The annotation file is a simple text file with mappings between the TMT channels and the sample labels, which is needed to generate the final reports. Each data set folder should contain a text file called annotation.txt with the mapping. Below are the annotation files for data set #01 and #02:

01CPTAC_CCRCC_Proteome_JHU_20171007:

126 CPT0079430001
127N CPT0023360001
127C CPT0023350003
128N CPT0079410003
128C CPT0087040003
129N CPT0077310003
129C CPT0077320001
130N CPT0087050003
130C CPT0002270011
131N pool01

02CPTAC_CCRCC_Proteome_JHU_20171003:

126 NCI7-1
127N CPT0078840001
127C CPT0075570001
128N CPT0075560003
128C CPT0078830003
129N CPT0077490003
129C CPT0077500001
130N CPT0023690003
130C CPT0023710001
131N pool02

Labels for this and other data sets can also be found on the NIH CPTAC data portal in the CPTAC_CCRCC_metadata folder.

Download a sequence database

If you don't already have a human protein FASTA file downloaded from UniProt by Philosopher (e.g. [download-date]-decoys-reviewed-contam-UP000005640.fas), run the following two commands inside the database folder to download and format protein sequences:

philosopher workspace --init

philosopher database --id UP000005640 --reviewed --contam

If you already have a FASTA file (.fas extension), place it inside the database folder.

Set up the Philosopher pipeline configuration file

We will do the analysis using the automated pipeline mode, which will automatically run all the necessary steps for us. The pipeline mode uses the philosopher.yml configuration file.
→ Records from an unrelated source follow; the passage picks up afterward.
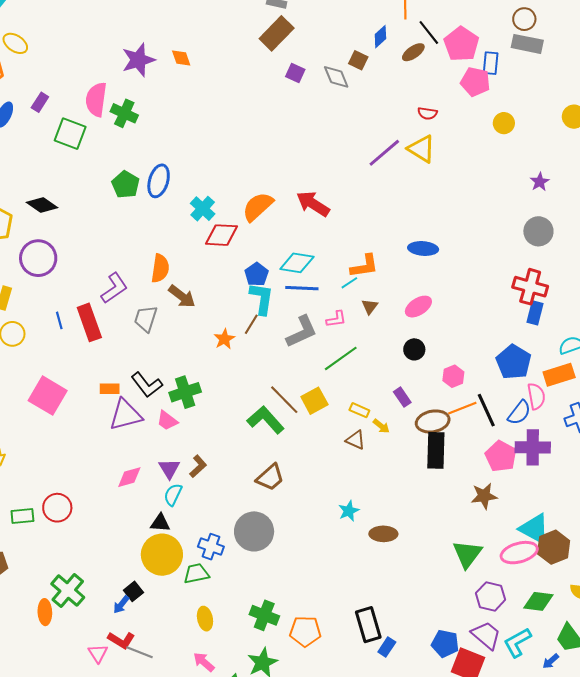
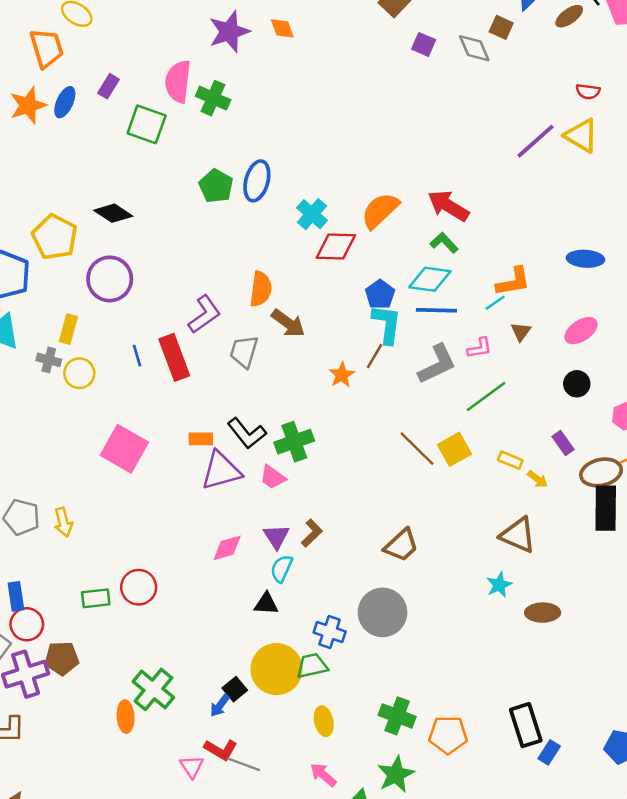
green L-shape: (266, 420) -> (444, 243), moved, size x0.6
brown triangle: (356, 440) -> (518, 535), moved, size x1.5
yellow circle: (162, 555) -> (276, 669), moved

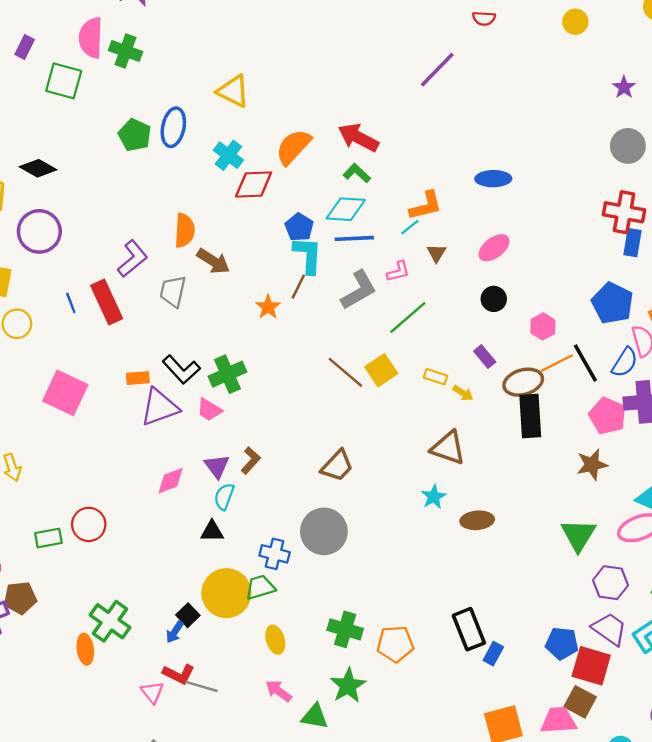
yellow triangle: (581, 136) -> (233, 91), moved

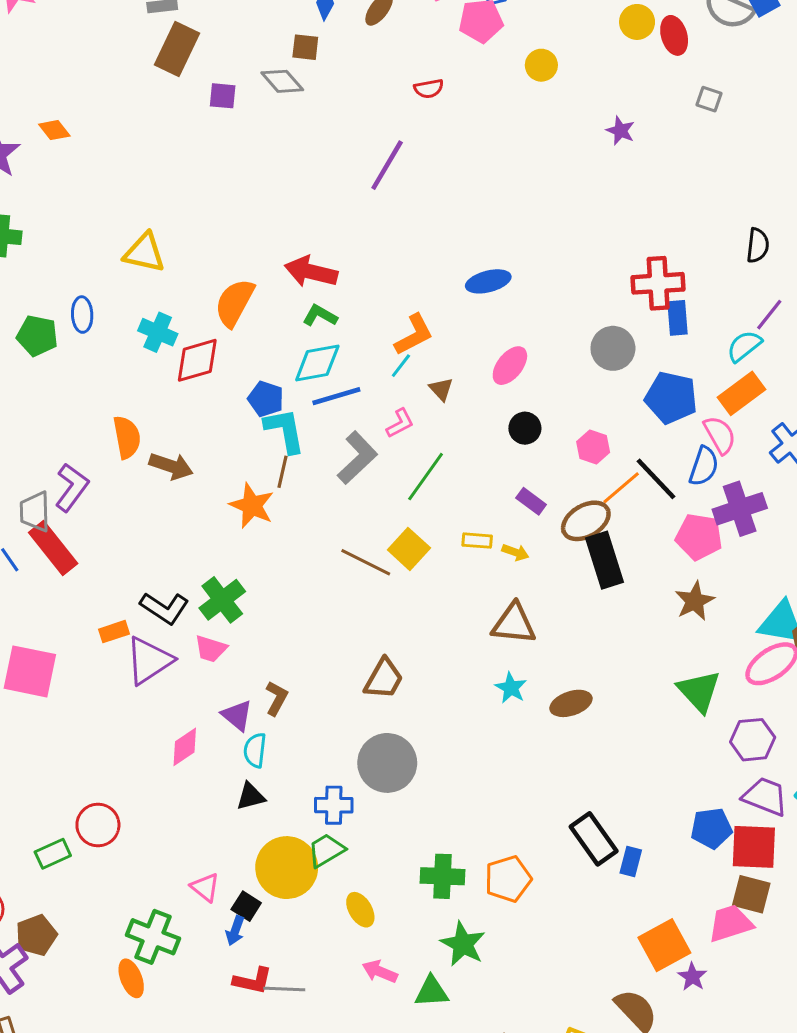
blue ellipse: (173, 127) -> (82, 315), size x0.7
gray circle: (628, 146) -> (613, 348), moved
gray trapezoid: (173, 291) -> (35, 512), moved
orange star: (268, 307) -> (252, 506), size x1.4
pink triangle: (152, 692) -> (205, 887), moved

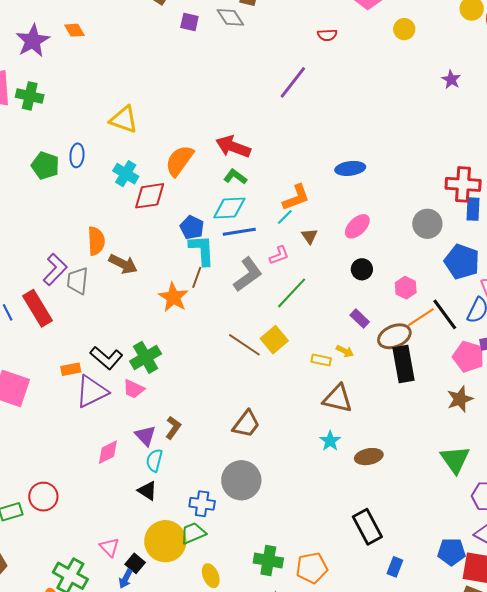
gray trapezoid: (35, 512) -> (78, 281), moved
yellow rectangle: (477, 541) -> (321, 360), moved
black triangle: (251, 796) -> (147, 491), turned 40
black rectangle: (594, 839) -> (367, 527), moved

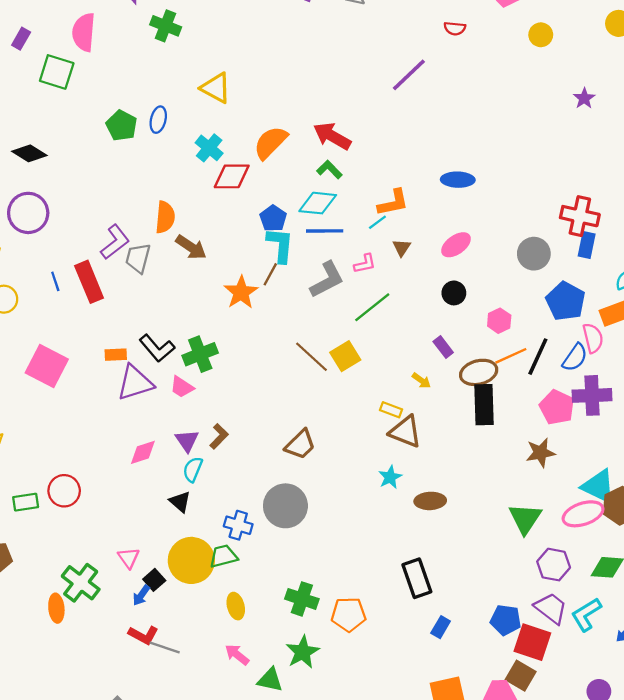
green cross: (30, 96) -> (166, 26), moved
black line: (445, 314) -> (538, 357), turned 52
yellow rectangle: (321, 360) -> (391, 410), moved

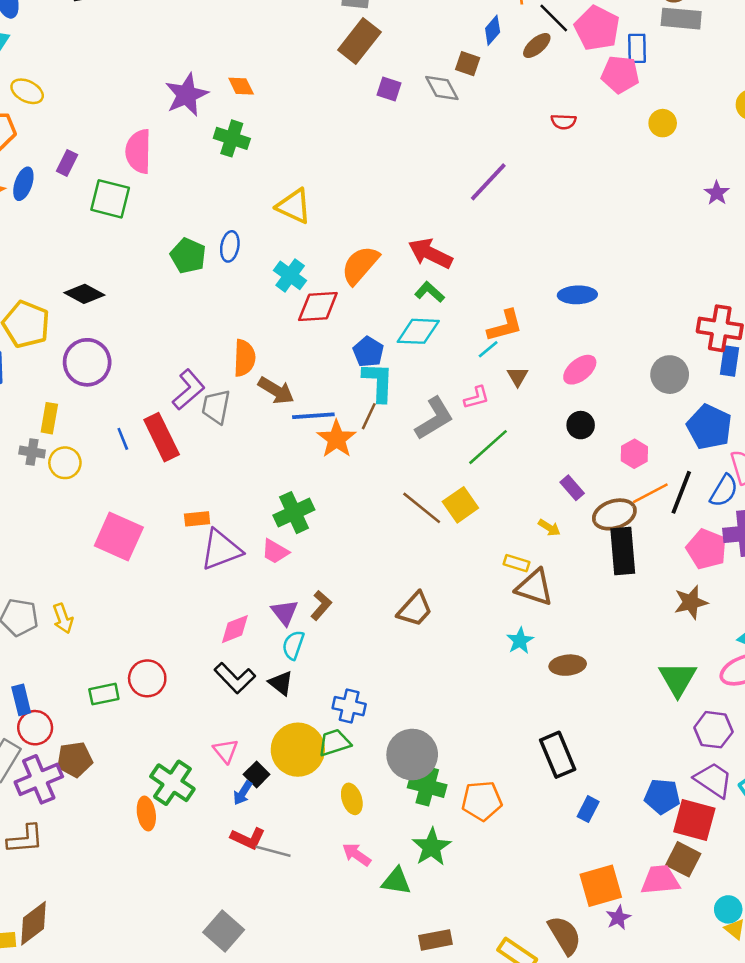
purple line: (409, 75) -> (488, 182), moved
blue line: (325, 231) -> (313, 416), moved
black L-shape: (157, 348) -> (235, 678), moved
gray circle: (285, 506) -> (412, 755), moved

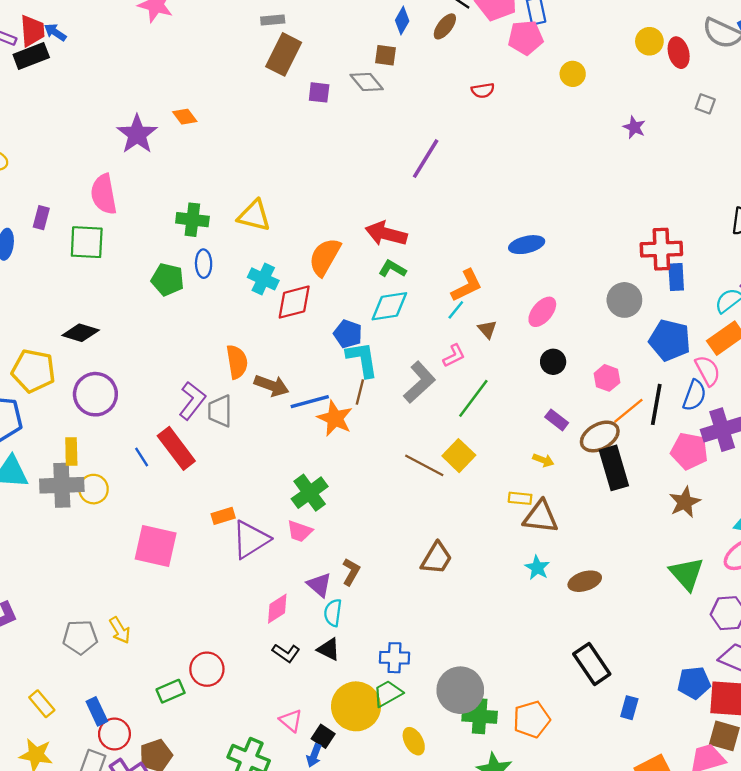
green cross: (232, 138) -> (192, 220), moved
gray cross: (32, 452) -> (62, 485), size x1.8
black L-shape: (235, 678) -> (286, 653), size x0.7

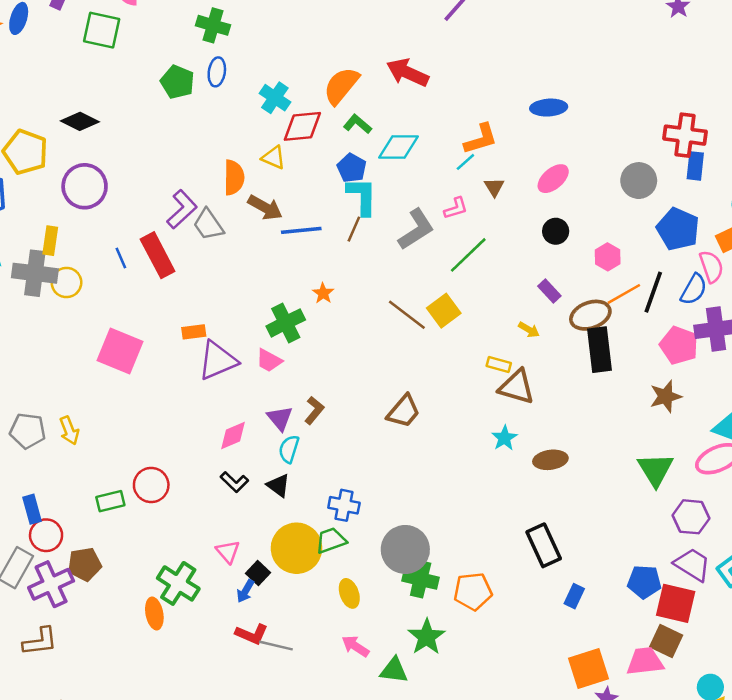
yellow triangle: (254, 216) -> (274, 158), moved, size x0.7
green L-shape: (392, 269) -> (357, 124), moved
gray trapezoid: (220, 411) -> (208, 225), turned -44
orange star: (335, 418) -> (323, 293), moved, size x0.6

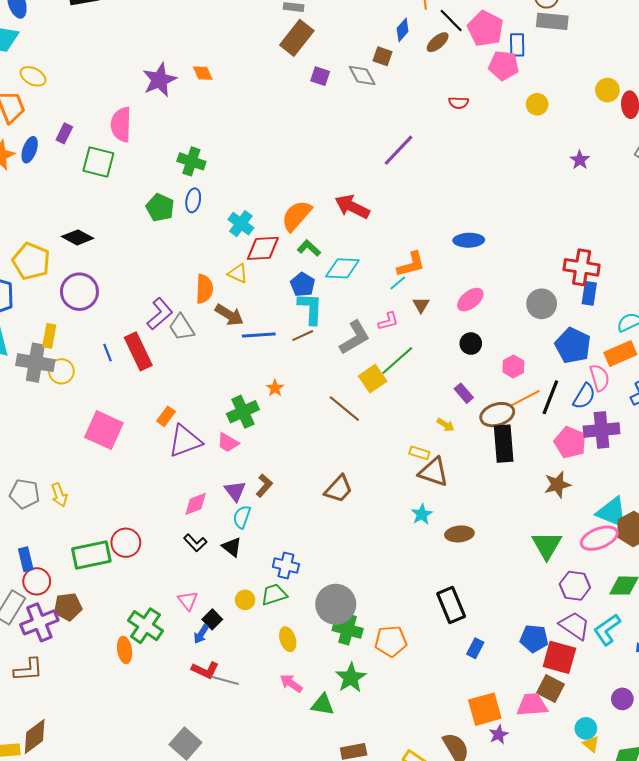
brown line: (354, 229) -> (303, 336), turned 40
yellow square: (444, 311) -> (373, 379), moved
orange rectangle: (194, 332) -> (166, 416), turned -48
green rectangle: (110, 501) -> (91, 555), size x1.6
yellow circle: (296, 548) -> (245, 600), size x0.5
From inside the params folder, print the default configuration file by running:

philosopher pipeline --print

The configuration file is divided in two sections: the first part contains a list of all the commands the program is able to automate, the following section contains the specific parameters for individual commands (see the documentation for more information). We will set each of the desired commands to yes on the upper part, then we will configure the individual steps. Below are the specific areas of the configuration file that should be modified from the defaults and set to the values shown. Make sure the full file paths for the MSFragger.jar and the FASTA database are correct.

Steps:
Database Search: yes
Peptide Validation: yes
Label-Free Quantification: yes
Isobaric Quantification: yes
FDR Filtering: yes
Individual Reports: yes
Integrated Reports: yes
Integrated Isobaric Quantification: yes

Database Search:
protein_database: [add the protein FASTA file name here]
search_engine: msfragger
path: [add the MSFragger binary file path here]
precursor_mass_lower: -20
precursor_mass_upper: 20
isotope_error: -1/0/1/2/3
search_enzyme_name: stricttrypsin
search_enzyme_cutafter: KR
allowed_missed_cleavage: 2
variable_mod_03: 229.162932 n^ 1
variable_mod_04: 229.162932 S 1
precursor_charge: 1 6
use_topN_peaks: 300
clear_mz_range: 125.5 131.5
add_K_lysine: 229.162932

Isobaric Quantification:
bestPSM: true 
plex: 10
removeLow: 0.05

FDR Filtering:
razor: true
picked: true
mapMods: true
models: true
sequential: true

Run the pipeline

To start the pipeline, we need to run Philosopher using the pipeline command, passing each of the data sets we wish to process together.

$ bin/philosopher pipeline --config params/philosopher.yml 01CPTAC_CCRCC_Proteome_JHU_20171007 02CPTAC_CCRCC_Proteome_JHU_20171003

Each step will be executed sequentially, and no other commands or input from the user are necessary.

Wrapping up

When the analysis is done, we will have individual results for each multiplexed TMT sample as well as the combined protein expression matrix containing all TMT channels labeled according to the annotation.txt file. You should have new .tsv files in your workspace, which contain the filtered PSM, peptide, ion, and protein identifications.